After two days of intensive work at the prompting of ‘M’
(you know how you are!) I finally submitted my manuscript to Kindle last night!
At last, I have written a book and sent it for publication.
I’d like to say that it was easy but it wasn’t. Even going
down to the last wire I discovered some formatting problems that I had not
expected, but I got them sorted in the end...I hope!
‘The War Wolf’ is not sitting on my Kindle bookshelf with ‘Publishing’
written underneath it, even seeing that leaves me with a great feeling of
satisfaction! It feels better than I had expected to be honest, but then I
began this project with the idea of following the traditional route for
publishing a literary work. That did not work out, got a lot of rejections to
prove it, but as the book developed the idea of e-publishing became more and
more attractive.
Some might see it as an easy option but I do not think that
that is necessarily true, at least not for the dedicated writer. The reason why
I spent two days working until late each evening was because I wanted my
manuscript to be right. I did not want to see any silly spelling mistakes or
careless grammatical errors in the finished article. I wanted people to
concentrate on what I got right not what I got wrong.
As a result I feel more closely bound to my manuscript than
maybe I expected. I am very proud of it. I think that it is a story that is
worth telling; in fact I know it is. It no longer matters to me that I could
not get a literary agent interested because I know that that really does not
signify anything. A literary agent is just another person expressing a
subjective opinion bound by the parameters of commercial success. If they did
not see The War Wolf as being a commercially successful book then they are not
likely to accept it. I understand this point and move on.

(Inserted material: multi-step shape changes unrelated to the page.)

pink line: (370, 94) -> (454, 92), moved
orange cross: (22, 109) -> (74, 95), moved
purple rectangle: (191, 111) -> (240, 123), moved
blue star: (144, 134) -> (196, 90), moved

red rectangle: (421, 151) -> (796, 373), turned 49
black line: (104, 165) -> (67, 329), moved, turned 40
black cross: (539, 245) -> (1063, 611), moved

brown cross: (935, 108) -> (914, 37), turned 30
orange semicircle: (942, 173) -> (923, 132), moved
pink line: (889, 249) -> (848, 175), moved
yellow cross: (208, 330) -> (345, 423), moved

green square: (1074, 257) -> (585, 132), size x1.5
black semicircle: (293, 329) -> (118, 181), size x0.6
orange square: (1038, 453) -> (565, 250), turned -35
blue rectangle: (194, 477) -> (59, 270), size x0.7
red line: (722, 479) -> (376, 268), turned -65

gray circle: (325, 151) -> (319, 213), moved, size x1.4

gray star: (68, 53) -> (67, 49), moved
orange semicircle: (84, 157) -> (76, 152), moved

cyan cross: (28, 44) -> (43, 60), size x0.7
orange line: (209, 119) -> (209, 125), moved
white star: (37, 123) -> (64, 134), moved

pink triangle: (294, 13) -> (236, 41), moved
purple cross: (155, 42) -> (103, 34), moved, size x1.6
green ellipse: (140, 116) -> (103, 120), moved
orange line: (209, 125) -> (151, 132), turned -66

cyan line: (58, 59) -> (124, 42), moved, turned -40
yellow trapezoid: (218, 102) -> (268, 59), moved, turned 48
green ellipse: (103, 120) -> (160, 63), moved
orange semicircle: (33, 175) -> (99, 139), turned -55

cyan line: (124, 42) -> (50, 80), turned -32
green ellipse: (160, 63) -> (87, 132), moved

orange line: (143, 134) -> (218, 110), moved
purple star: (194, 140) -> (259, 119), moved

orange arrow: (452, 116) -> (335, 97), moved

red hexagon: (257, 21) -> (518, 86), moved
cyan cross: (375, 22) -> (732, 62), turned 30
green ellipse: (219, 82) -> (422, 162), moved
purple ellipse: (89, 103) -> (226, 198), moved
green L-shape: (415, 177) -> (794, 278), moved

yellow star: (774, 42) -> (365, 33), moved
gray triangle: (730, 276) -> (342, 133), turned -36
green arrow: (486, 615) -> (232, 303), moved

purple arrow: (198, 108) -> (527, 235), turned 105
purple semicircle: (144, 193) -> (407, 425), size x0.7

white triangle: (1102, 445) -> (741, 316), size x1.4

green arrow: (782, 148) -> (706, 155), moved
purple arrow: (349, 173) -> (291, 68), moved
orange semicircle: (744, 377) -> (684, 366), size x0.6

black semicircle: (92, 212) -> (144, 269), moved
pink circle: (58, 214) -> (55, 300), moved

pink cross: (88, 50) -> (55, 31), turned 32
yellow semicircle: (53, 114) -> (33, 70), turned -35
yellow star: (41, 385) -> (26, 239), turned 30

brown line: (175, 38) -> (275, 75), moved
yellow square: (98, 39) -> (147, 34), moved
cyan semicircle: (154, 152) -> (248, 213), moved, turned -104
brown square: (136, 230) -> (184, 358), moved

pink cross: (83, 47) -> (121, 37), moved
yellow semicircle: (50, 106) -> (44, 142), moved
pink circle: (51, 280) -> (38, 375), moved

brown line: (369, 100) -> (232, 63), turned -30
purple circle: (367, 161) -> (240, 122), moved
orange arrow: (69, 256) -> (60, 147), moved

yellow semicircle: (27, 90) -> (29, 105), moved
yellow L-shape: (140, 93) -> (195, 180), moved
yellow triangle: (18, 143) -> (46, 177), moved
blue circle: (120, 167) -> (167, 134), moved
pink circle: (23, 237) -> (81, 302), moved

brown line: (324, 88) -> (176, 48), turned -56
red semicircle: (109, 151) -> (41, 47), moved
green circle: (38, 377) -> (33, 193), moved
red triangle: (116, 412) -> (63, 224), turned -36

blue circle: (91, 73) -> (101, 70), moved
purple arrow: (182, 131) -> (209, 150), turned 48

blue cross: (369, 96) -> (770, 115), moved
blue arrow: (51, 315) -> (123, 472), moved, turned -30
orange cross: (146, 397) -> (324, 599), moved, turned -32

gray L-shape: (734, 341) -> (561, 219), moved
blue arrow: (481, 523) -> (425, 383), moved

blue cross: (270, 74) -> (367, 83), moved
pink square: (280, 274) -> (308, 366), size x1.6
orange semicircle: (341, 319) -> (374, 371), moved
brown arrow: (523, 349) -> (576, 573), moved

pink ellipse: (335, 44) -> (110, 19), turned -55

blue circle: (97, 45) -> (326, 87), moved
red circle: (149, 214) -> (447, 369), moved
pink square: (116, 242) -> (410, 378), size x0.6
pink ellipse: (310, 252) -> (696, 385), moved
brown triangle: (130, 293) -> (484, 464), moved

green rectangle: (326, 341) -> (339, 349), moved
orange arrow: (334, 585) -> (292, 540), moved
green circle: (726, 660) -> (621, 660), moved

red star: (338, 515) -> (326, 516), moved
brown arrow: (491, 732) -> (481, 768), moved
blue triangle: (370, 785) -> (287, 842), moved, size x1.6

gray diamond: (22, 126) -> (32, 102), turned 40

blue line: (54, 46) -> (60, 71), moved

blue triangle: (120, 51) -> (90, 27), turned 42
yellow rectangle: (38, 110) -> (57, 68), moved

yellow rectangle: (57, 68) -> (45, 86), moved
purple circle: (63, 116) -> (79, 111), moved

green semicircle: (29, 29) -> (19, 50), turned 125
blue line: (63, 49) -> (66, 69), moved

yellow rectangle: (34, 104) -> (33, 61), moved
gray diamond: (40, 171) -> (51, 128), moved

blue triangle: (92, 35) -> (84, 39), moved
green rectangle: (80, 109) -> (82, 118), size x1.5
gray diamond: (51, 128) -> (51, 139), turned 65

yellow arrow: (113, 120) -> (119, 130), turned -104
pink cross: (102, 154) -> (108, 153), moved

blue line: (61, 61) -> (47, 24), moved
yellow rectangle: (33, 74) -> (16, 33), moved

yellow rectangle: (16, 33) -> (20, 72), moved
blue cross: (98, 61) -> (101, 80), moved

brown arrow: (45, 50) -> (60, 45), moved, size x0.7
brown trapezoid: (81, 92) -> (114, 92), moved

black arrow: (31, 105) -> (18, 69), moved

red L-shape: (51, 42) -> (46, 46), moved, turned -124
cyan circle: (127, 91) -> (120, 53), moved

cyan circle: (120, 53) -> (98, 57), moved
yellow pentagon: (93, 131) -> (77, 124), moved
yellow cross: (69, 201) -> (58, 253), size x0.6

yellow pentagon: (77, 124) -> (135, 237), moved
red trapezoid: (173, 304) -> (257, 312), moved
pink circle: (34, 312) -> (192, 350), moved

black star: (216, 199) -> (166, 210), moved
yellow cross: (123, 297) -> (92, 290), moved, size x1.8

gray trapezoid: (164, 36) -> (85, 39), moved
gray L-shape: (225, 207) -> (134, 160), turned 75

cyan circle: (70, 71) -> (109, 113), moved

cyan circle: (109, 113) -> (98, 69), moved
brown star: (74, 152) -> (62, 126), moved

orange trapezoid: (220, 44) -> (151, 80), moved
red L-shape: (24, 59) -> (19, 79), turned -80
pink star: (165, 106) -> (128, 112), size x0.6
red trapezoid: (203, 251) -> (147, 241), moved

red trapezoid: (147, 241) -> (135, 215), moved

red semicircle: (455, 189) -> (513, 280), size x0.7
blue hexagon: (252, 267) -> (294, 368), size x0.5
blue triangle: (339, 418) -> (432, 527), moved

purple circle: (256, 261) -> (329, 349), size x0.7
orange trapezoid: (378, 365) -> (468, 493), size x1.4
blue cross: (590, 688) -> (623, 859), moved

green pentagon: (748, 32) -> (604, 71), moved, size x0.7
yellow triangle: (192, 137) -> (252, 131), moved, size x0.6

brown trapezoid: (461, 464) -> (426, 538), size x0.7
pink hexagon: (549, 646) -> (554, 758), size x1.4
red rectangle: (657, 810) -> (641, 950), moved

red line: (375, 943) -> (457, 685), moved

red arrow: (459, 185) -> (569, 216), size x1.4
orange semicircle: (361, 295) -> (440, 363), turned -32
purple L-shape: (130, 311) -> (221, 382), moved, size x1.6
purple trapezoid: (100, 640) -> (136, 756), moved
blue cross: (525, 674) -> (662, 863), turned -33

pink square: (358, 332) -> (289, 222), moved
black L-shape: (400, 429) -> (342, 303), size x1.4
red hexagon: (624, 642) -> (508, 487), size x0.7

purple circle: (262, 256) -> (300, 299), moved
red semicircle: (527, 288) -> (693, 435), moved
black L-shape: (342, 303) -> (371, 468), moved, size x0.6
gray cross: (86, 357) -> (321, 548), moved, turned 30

The real litmus test is not the literary agents and, perhaps
not even the critics, it is the reader. Obviously the critics can have a
massive impact upon a book, I don’t discount that, but you have to stop and
think who did you write this book for? It was not for the critics, it was
people who enjoy a good story, empathise with your characters and want to know
what happens to them. Of course critics are such people, so they figure in
their anyway!
Now I wait for Amazon to tell me that my book is out in the
wide public domain, it’s like waiting for Christmas morning!